Work to be completed.
Each record that follows should be repeated exactly, with no pictures carried over.

Dataset records.
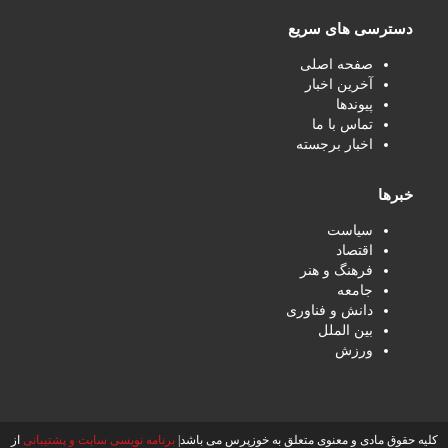
دسترسی های سریع
صفحه اصلی
آخرین اخبار
پیوندها
تماس با ما
اخبار برجسته
خبرها
سیاست
اقتصاد
فرهنگ و هنر
جامعه
دانش و فناوری
بین الملل
ورزش
کلیه حقوق مادی و معنوی متعلق به خوزپرس می باشد|
برنامه نویسی سایت و پشتیبانی
از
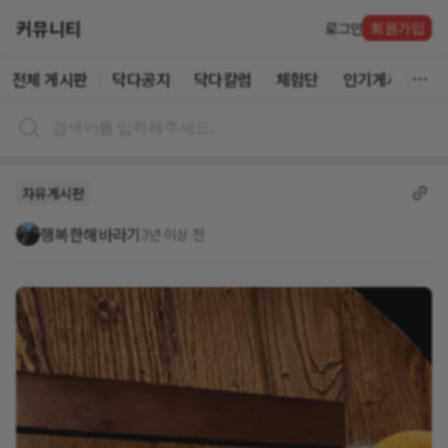
커뮤니티
로그인
회원가입
전체 게시판
닥다공지
닥다칼럼
체험단
인기게시글
자유게시판
행복한해바라기
3년 이상 전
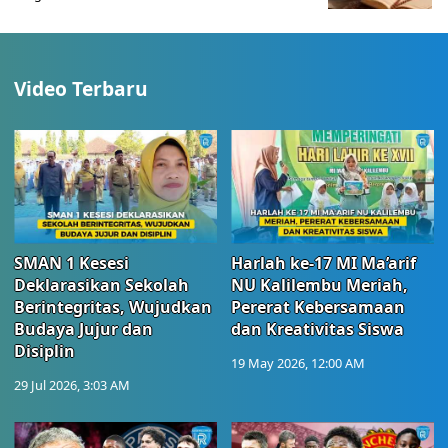
Video Terbaru
SMAN 1 Kesesi
Harlah ke-17 MI Ma’arif
Deklarasikan Sekolah
NU Kalilembu Meriah,
Berintegritas, Wujudkan
Pererat Kebersamaan
Budaya Jujur dan
dan Kreativitas Siswa
Disiplin
19 May 2026, 12:00 AM
29 Jul 2026, 3:03 AM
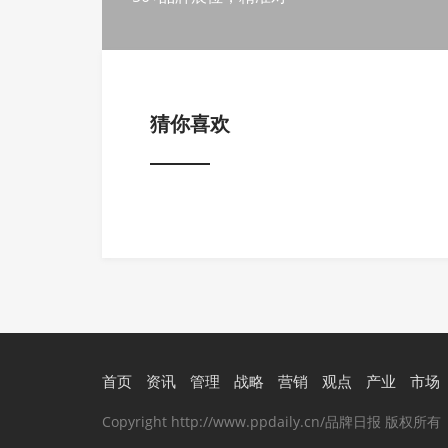
猜你喜欢
首页
资讯
管理
战略
营销
观点
产业
市场
Copyright http://www.ppdaily.cn/品牌日报 版权所有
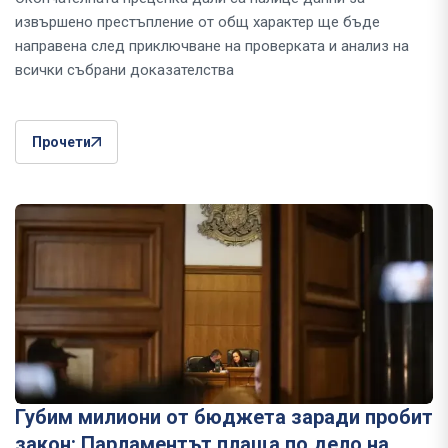
извършено престъпление от общ характер ще бъде
направена след приключване на проверката и анализ на
всички събрани доказателства
Прочети
Губим милиони от бюджета заради пробит
закон: Парламентът плаща по дело на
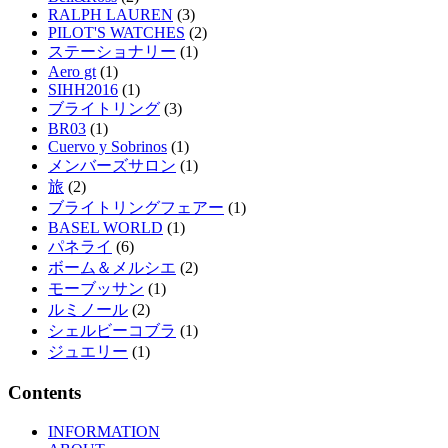
RALPH LAUREN
(3)
PILOT'S WATCHES
(2)
ステーショナリー
(1)
Aero gt
(1)
SIHH2016
(1)
ブライトリング
(3)
BR03
(1)
Cuervo y Sobrinos
(1)
メンバーズサロン
(1)
旅
(2)
ブライトリングフェアー
(1)
BASEL WORLD
(1)
パネライ
(6)
ボーム＆メルシエ
(2)
モーブッサン
(1)
ルミノール
(2)
シェルビーコブラ
(1)
ジュエリー
(1)
Contents
INFORMATION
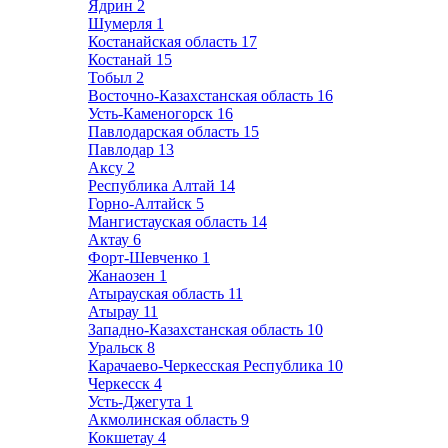
Ядрин
2
Шумерля
1
Костанайская область
17
Костанай
15
Тобыл
2
Восточно-Казахстанская область
16
Усть-Каменогорск
16
Павлодарская область
15
Павлодар
13
Аксу
2
Республика Алтай
14
Горно-Алтайск
5
Мангистауская область
14
Актау
6
Форт-Шевченко
1
Жанаозен
1
Атырауская область
11
Атырау
11
Западно-Казахстанская область
10
Уральск
8
Карачаево-Черкесская Республика
10
Черкесск
4
Усть-Джегута
1
Акмолинская область
9
Кокшетау
4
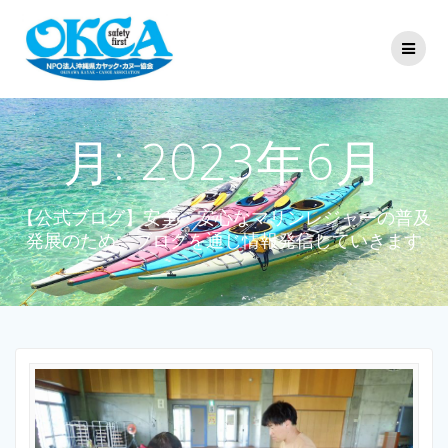
コ
ン
テ
ン
ツ
へ
ス
月:
2023年6月
キ
ッ
プ
【公式ブログ】安全・安心なマリンレジャーの普及
発展のため、ブログを通じ情報発信していきます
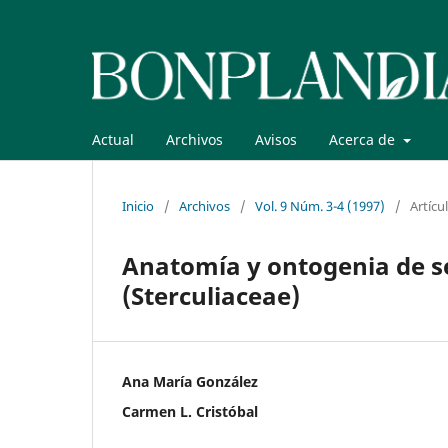
Actual
Archivos
Avisos
Acerca de
Inicio
/
Archivos
/
Vol. 9 Núm. 3-4 (1997)
/
Artícu
Anatomía y ontogenia de s
(Sterculiaceae)
Ana María González
Carmen L. Cristóbal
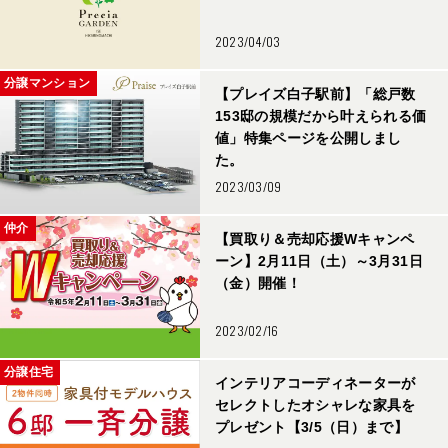
2023/04/03
分譲マンション
【プレイズ白子駅前】「総戸数
153邸の規模だから叶えられる価
値」特集ページを公開しまし
た。
2023/03/09
仲介
【買取り＆売却応援Wキャンペ
ーン】2月11日（土）～3月31日
（金）開催！
2023/02/16
分譲住宅
インテリアコーディネーターが
セレクトしたオシャレな家具を
プレゼント【3/5（日）まで】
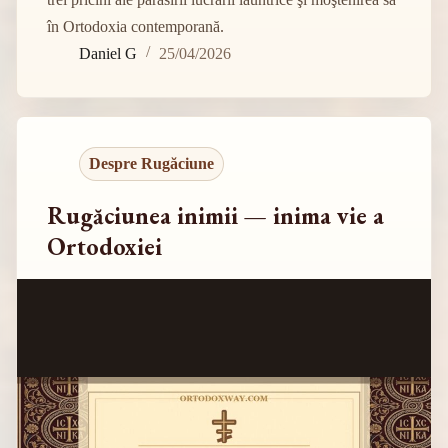
în Ortodoxia contemporană.
Daniel G
25/04/2026
Despre Rugăciune
Rugăciunea inimii — inima vie a
Ortodoxiei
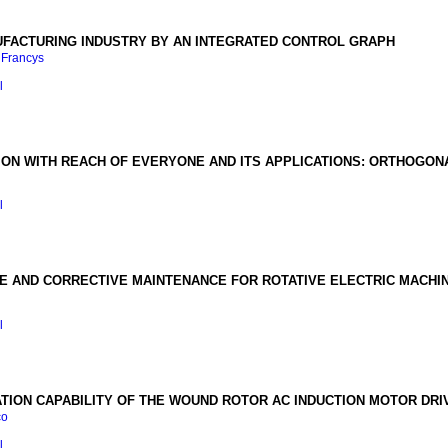
UFACTURING INDUSTRY BY AN INTEGRATED CONTROL GRAPH
 Francys
l
ION WITH REACH OF EVERYONE AND ITS APPLICATIONS
:
ORTHOGONA
l
VE AND CORRECTIVE MAINTENANCE FOR ROTATIVE ELECTRIC MACHI
l
TION CAPABILITY OF THE WOUND ROTOR AC INDUCTION MOTOR DRI
co
l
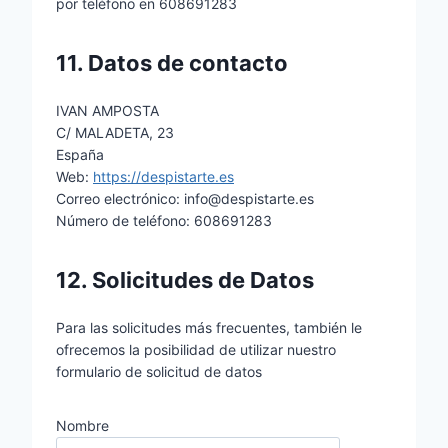
por teléfono en 608691283
11. Datos de contacto
IVAN AMPOSTA
C/ MALADETA, 23
España
Web:
https://despistarte.es
Correo electrónico:
info@
despistarte.es
Número de teléfono: 608691283
12. Solicitudes de Datos
Para las solicitudes más frecuentes, también le
ofrecemos la posibilidad de utilizar nuestro
formulario de solicitud de datos
Nombre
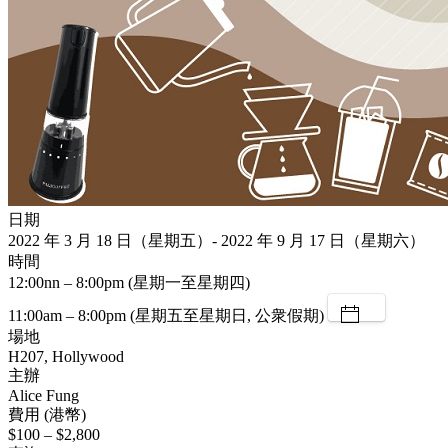
日期
2022 年 3 月 18 日（星期五）- 2022 年 9 月 17 日（星期六）
時間
12:00nn – 8:00pm (星期一至星期四)
11:00am – 8:00pm (星期五至星期日, 公衆假期)
場地
H207, Hollywood
主辦
Alice Fung
費用 (港幣)
$100 – $2,800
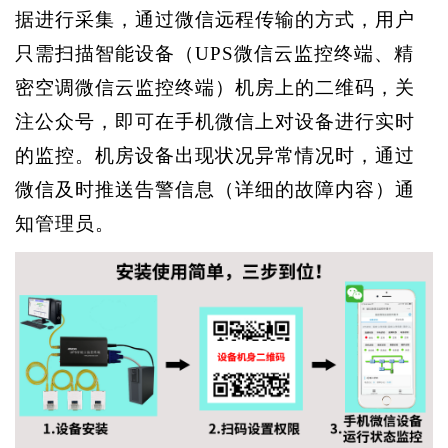
据进行采集，通过微信远程传输的方式，用户
只需扫描智能设备（
UPS微信云监控终端、精
密空调微信云监控终端）
机房上的二维码，关
注公众号，即可在手机微信上对设备进行实时
的监控。机房设备出现状况异常情况时，通过
微信及时推送告警信息（详细的故障内容）通
知管理员。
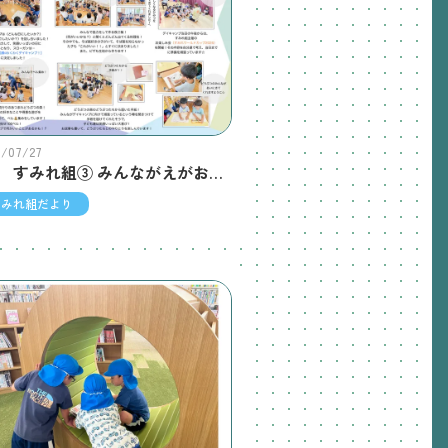
6/07/27
7月 すみれ組③ みんながえがお☺︎わくわくでいきゃんぷ！にむけて
すみれ組だより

Task response.
دسترسی های سریع
صفحه اصلی
آخرین اخبار
پیوندها
تماس با ما
اخبار برجسته
خبرها
سیاست
اقتصاد
فرهنگ و هنر
جامعه
دانش و فناوری
بین الملل
ورزش
کلیه حقوق مادی و معنوی متعلق به خوزپرس می باشد|
برنامه نویسی سایت و پشتیبانی
از
커뮤니티
로그인
회원가입
전체 게시판
닥다공지
닥다칼럼
체험단
인기게시글
자유게시판
행복한해바라기
3년 이상 전
Video Terbaru
SMAN 1 Kesesi
Harlah ke-17 MI Ma’arif
Deklarasikan Sekolah
NU Kalilembu Meriah,
Berintegritas, Wujudkan
Pererat Kebersamaan
Budaya Jujur dan
dan Kreativitas Siswa
Disiplin
19 May 2026, 12:00 AM
29 Jul 2026, 3:03 AM
猜你喜欢
首页
资讯
管理
战略
营销
观点
产业
市场
Copyright http://www.ppdaily.cn/品牌日报 版权所有
извършено престъпление от общ характер ще бъде
направена след приключване на проверката и анализ на
всички събрани доказателства
Прочети
Губим милиони от бюджета заради пробит
закон: Парламентът плаща по дело на
RALPH LAUREN
(3)
PILOT'S WATCHES
(2)
ステーショナリー
(1)
Aero gt
(1)
SIHH2016
(1)
ブライトリング
(3)
BR03
(1)
Cuervo y Sobrinos
(1)
メンバーズサロン
(1)
旅
(2)
ブライトリングフェアー
(1)
BASEL WORLD
(1)
パネライ
(6)
ボーム＆メルシエ
(2)
モーブッサン
(1)
ルミノール
(2)
シェルビーコブラ
(1)
ジュエリー
(1)
Contents
INFORMATION
Ядрин
2
Шумерля
1
Костанайская область
17
Костанай
15
Тобыл
2
Восточно-Казахстанская область
16
Усть-Каменогорск
16
Павлодарская область
15
Павлодар
13
Аксу
2
Республика Алтай
14
Горно-Алтайск
5
Мангистауская область
14
Актау
6
Форт-Шевченко
1
Жанаозен
1
Атырауская область
11
Атырау
11
Западно-Казахстанская область
10
Уральск
8
Карачаево-Черкесская Республика
10
Черкесск
4
Усть-Джегута
1
Акмолинская область
9
Кокшетау
4
コ
ン
テ
ン
ツ
へ
ス
月:
2023年6月
キ
ッ
プ
【公式ブログ】安全・安心なマリンレジャーの普及
発展のため、ブログを通じ情報発信していきます
Actual
Archivos
Avisos
Acerca de
Inicio
/
Archivos
/
Vol. 9 Núm. 3-4 (1997)
/
Artícu
Anatomía y ontogenia de s
(Sterculiaceae)
Ana María González
Carmen L. Cristóbal
2023/04/03
分譲マンション
【プレイズ白子駅前】「総戸数
153邸の規模だから叶えられる価
値」特集ページを公開しまし
た。
2023/03/09
仲介
【買取り＆売却応援Wキャンペ
ーン】2月11日（土）～3月31日
（金）開催！
2023/02/16
分譲住宅
インテリアコーディネーターが
セレクトしたオシャレな家具を
プレゼント【3/5（日）まで】
în Ortodoxia contemporană.
Daniel G
25/04/2026
Despre Rugăciune
Rugăciunea inimii — inima vie a
Ortodoxiei
UFACTURING INDUSTRY BY AN INTEGRATED CONTROL GRAPH
 Francys
l
ION WITH REACH OF EVERYONE AND ITS APPLICATIONS
:
ORTHOGONA
l
VE AND CORRECTIVE MAINTENANCE FOR ROTATIVE ELECTRIC MACHI
l
TION CAPABILITY OF THE WOUND ROTOR AC INDUCTION MOTOR DRI
co
l
por teléfono en 608691283
11. Datos de contacto
IVAN AMPOSTA
C/ MALADETA, 23
España
Web:
https://despistarte.es
Correo electrónico:
info@
despistarte.es
Número de teléfono: 608691283
12. Solicitudes de Datos
Para las solicitudes más frecuentes, también le
ofrecemos la posibilidad de utilizar nuestro
formulario de solicitud de datos
Nombre
日期
2022 年 3 月 18 日（星期五）- 2022 年 9 月 17 日（星期六）
時間
12:00nn – 8:00pm (星期一至星期四)
11:00am – 8:00pm (星期五至星期日, 公衆假期)
場地
H207, Hollywood
主辦
Alice Fung
費用 (港幣)
$100 – $2,800
据进行采集，通过微信远程传输的方式，用户
只需扫描智能设备（
UPS微信云监控终端、精
密空调微信云监控终端）
机房上的二维码，关
注公众号，即可在手机微信上对设备进行实时
的监控。机房设备出现状况异常情况时，通过
微信及时推送告警信息（详细的故障内容）通
知管理员。
6/07/27
7月 すみれ組③ みんながえがお☺︎わくわくでいきゃんぷ！にむけて
すみれ組だより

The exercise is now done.